[[ RECORDS SHOWN, beginning ]]

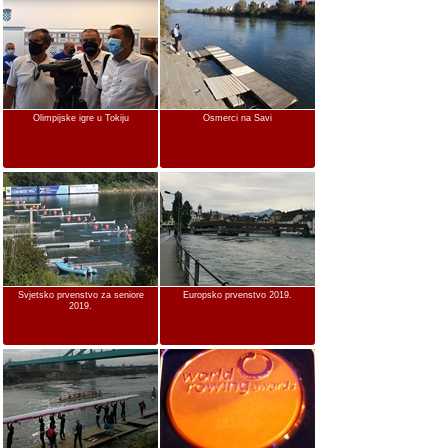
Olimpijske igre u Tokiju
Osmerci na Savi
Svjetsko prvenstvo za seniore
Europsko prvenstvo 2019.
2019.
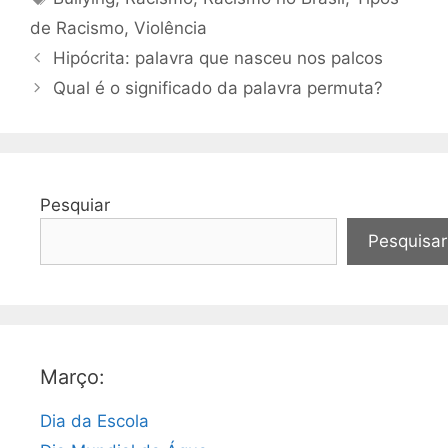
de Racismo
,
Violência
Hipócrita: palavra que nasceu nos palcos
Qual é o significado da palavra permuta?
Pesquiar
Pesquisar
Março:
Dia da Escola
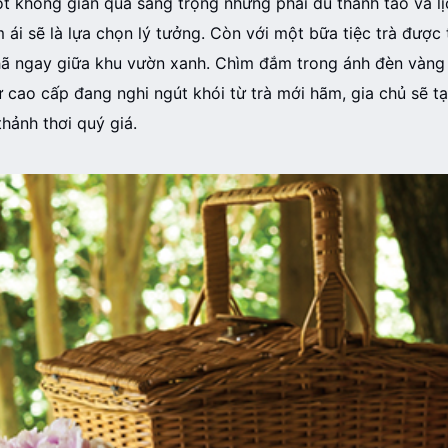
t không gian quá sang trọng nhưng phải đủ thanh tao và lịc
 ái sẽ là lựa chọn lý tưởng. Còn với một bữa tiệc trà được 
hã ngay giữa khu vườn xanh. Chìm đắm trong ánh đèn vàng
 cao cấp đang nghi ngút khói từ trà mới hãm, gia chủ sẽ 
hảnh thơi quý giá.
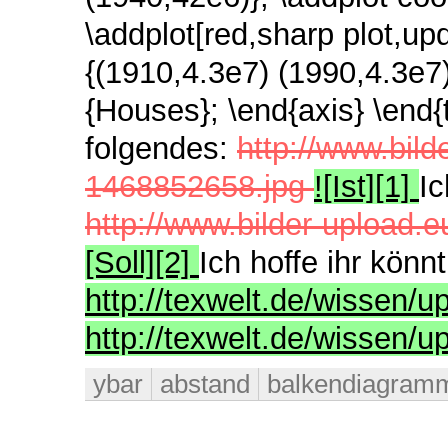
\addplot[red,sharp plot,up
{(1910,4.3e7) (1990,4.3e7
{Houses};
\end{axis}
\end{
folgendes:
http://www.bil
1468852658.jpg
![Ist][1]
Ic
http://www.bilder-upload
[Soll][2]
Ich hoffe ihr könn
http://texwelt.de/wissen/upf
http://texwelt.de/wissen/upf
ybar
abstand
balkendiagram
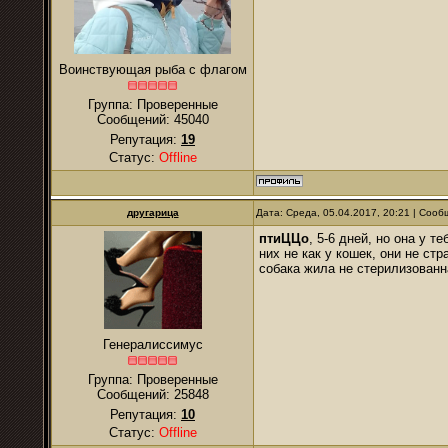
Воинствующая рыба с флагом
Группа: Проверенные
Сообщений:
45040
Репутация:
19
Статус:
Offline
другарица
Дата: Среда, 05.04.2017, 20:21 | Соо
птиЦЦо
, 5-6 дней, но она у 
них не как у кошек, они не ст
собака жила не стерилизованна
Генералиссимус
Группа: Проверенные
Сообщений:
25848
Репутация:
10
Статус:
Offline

[[ RECORDS SHOWN, end ]]
[[ RECORDS SHOWN, beginning ]]

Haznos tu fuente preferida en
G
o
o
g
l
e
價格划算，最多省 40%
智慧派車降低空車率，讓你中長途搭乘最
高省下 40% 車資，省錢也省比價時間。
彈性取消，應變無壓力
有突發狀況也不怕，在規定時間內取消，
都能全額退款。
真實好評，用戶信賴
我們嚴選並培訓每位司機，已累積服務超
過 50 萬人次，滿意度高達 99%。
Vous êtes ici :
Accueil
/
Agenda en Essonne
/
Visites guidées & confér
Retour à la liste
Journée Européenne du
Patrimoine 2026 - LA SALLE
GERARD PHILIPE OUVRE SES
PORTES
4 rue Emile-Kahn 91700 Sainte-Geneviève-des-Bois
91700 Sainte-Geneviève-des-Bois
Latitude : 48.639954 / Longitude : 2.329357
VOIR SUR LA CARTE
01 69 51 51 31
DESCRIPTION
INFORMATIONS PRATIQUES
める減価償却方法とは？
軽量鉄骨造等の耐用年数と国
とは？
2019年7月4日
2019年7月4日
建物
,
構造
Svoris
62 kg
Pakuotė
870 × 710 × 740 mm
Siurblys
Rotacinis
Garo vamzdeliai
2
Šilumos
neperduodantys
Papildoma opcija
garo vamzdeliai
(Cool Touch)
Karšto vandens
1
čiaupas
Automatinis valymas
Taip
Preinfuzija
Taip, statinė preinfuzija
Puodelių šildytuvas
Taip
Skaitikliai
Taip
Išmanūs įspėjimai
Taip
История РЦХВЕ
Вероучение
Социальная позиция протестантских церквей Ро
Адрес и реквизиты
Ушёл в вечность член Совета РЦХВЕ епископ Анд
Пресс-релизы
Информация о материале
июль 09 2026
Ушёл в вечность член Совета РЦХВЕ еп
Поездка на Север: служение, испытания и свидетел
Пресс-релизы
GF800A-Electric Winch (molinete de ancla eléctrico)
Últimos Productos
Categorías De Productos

[[ RECORDS SHOWN, end ]]
[[ RECORDS SHOWN, beginning ]]

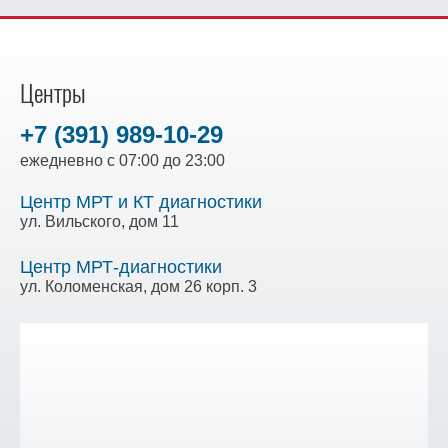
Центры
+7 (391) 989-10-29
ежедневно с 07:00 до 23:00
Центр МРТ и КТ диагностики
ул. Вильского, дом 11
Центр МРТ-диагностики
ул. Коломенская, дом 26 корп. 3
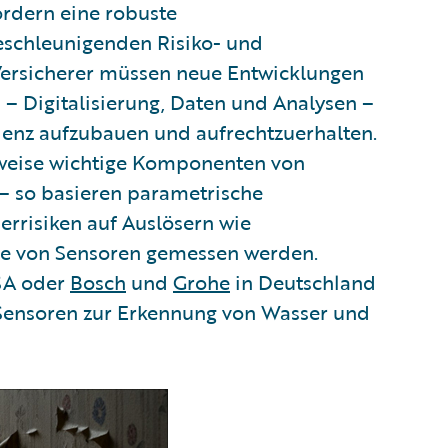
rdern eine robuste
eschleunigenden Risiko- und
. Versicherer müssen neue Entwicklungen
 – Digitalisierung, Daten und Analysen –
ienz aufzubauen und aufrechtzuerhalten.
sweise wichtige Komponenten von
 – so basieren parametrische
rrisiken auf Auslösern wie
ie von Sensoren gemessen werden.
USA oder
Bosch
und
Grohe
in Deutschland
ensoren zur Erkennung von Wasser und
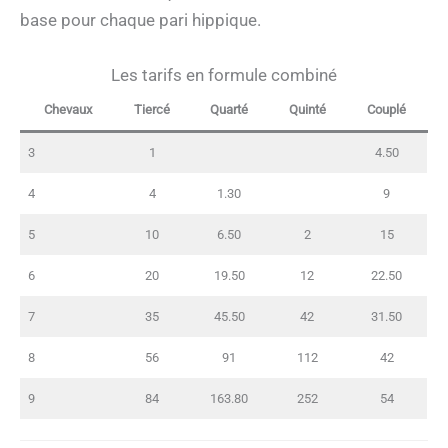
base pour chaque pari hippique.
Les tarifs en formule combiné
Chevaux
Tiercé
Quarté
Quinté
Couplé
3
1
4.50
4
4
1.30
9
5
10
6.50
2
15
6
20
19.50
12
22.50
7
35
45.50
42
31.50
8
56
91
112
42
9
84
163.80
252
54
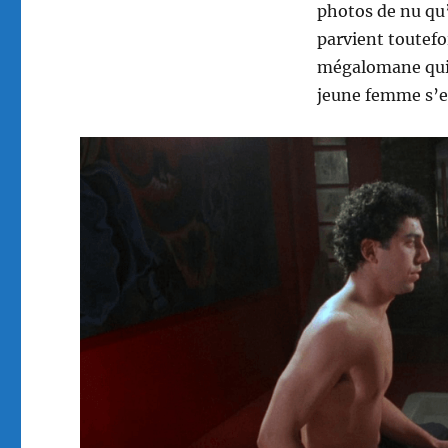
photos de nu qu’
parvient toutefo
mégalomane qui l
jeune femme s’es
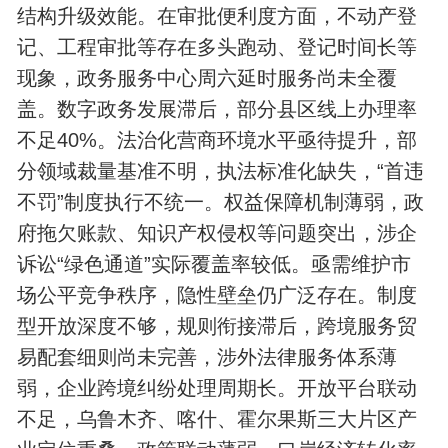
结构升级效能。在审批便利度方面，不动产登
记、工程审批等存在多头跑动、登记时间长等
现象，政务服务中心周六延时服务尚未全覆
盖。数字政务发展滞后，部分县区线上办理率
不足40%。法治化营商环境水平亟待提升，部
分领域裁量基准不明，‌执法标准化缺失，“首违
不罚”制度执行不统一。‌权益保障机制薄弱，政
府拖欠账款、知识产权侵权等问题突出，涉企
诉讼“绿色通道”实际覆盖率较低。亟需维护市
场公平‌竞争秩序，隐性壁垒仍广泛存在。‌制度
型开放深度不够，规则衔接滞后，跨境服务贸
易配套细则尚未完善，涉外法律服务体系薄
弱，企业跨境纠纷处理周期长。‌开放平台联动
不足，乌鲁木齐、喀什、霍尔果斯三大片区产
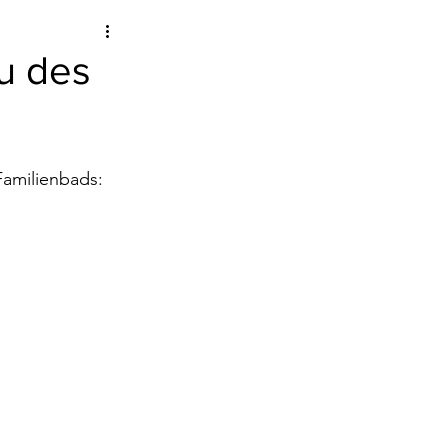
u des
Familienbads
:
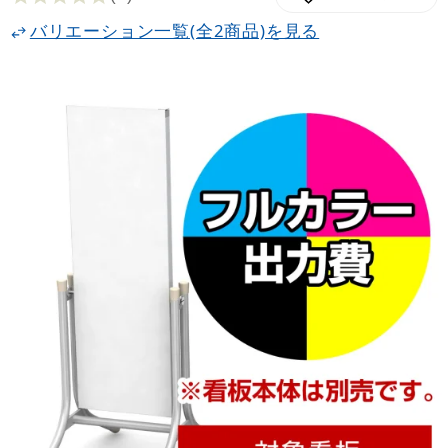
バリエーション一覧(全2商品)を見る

[[ RECORDS SHOWN, end ]]

▸ PROBLEM DESCRIPTION:
In the listing, find all lines with the string "prvenstvo" and copy them.

▸ SOLUTION TO THIS PROBLEM:
Svjetsko prvenstvo za seniore
Europsko prvenstvo 2019.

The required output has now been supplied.